Había algo extraño en el ojo izquierdo de Pedro. Desde hacía días tenía una picazón incesante, y sentía que su visión era borrosa, como si el mundo, a través de su ojo izquierdo, estuviera envuelto en una espesa niebla gris.
Al principio creyó que se trataba de algún tipo de alergia, o una pestaña necia que insistía en quedarse ahí. Respondía con una sonrisa condescendiente y forzada a comentarios del tipo: "Pedro, tan temprano y ya te fumantes uno antes del trabajo". Notaba que cuando estaba conversando con alguien sobre cualquier tema, la persona procuraba desviar su mirada de su ojo izquierdo, pero su ojo izquierdo permanecía firme y fuerte confrontando aquellos otros ojos saludables.
A medida que los días pasaban, Pedro pudo notar que, cuando despertaba, había una mancha amarillenta del lado izquierdo de la almohada.
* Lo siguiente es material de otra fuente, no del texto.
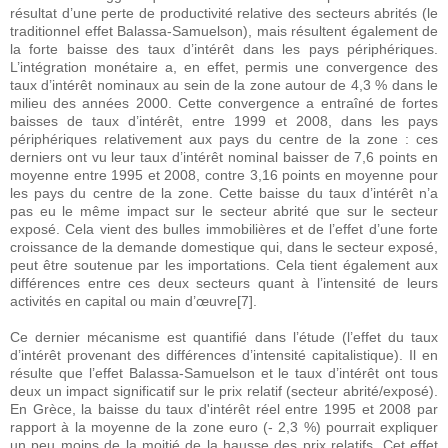
résultat d’une perte de productivité relative des secteurs abrités (le
traditionnel effet Balassa-Samuelson), mais résultent également de
la forte baisse des taux d’intérêt dans les pays périphériques.
L’intégration monétaire a, en effet, permis une convergence des
taux d’intérêt nominaux au sein de la zone autour de 4,3 % dans le
milieu des années 2000. Cette convergence a entraîné de fortes
baisses de taux d’intérêt, entre 1999 et 2008, dans les pays
périphériques relativement aux pays du centre de la zone : ces
derniers ont vu leur taux d’intérêt nominal baisser de 7,6 points en
moyenne entre 1995 et 2008, contre 3,16 points en moyenne pour
les pays du centre de la zone. Cette baisse du taux d’intérêt n’a
pas eu le même impact sur le secteur abrité que sur le secteur
exposé. Cela vient des bulles immobilières et de l’effet d’une forte
croissance de la demande domestique qui, dans le secteur exposé,
peut être soutenue par les importations. Cela tient également aux
différences entre ces deux secteurs quant à l’intensité de leurs
activités en capital ou main d’œuvre[7].
Ce dernier mécanisme est quantifié dans l’étude (l’effet du taux
d’intérêt provenant des différences d’intensité capitalistique). Il en
résulte que l’effet Balassa-Samuelson et le taux d’intérêt ont tous
deux un impact significatif sur le prix relatif (secteur abrité/exposé).
En Grèce, la baisse du taux d'intérêt réel entre 1995 et 2008 par
rapport à la moyenne de la zone euro (- 2,3 %) pourrait expliquer
un peu moins de la moitié de la hausse des prix relatifs. Cet effet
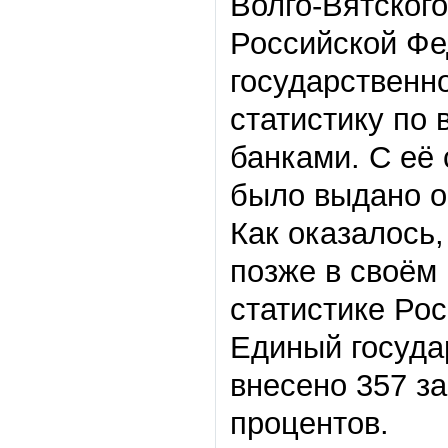
Волго-Вятског
Российской Фе
государственн
статистику по 
банками. С её 
было выдано ок
Как оказалось,
позже в своём
статистике Рос
Единый госуда
внесено 357 за
процентов.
Pedro siempre tuvo aquella fobia que algunas personas tienen cuando se trata de acudir al médico. El miedo de padecer una enfermedad en estado terminal, o descubrir que tendrían que amputarle un miembro, lo aterrorizaba de tal manera que realmente se creía muy enfermo.
Un día se levantó de la cama y fue hasta el baño para lavar el ojo que ya no pudo abrir. Las pestañas estaban pegadas entre sí por un pus amarilla que parecía pegamento, poco a poco se las arregló para finalmente abrirlo. Se frotaba un poco de agua con los dedos y muy pacientemente removía aquella goma de apariencia desagradable. Se dio cuenta que había dejado que aquello fuera demasiado lejos y sintió una punzada fría en la columna.
Cuando finalmente logró remover todo el pus y pudo parpadear, se dirigió al espejo y vio su delgado rostro de 37 años. Su vida se resumía en espinillas molestas, risas maliciosas por las esquinas, un trabajo que odiaba, y la ausencia paterna que le provocó muchas noches sin dormir. Siempre odió a Dios por haberlo puesto en la vida que le toco vivir.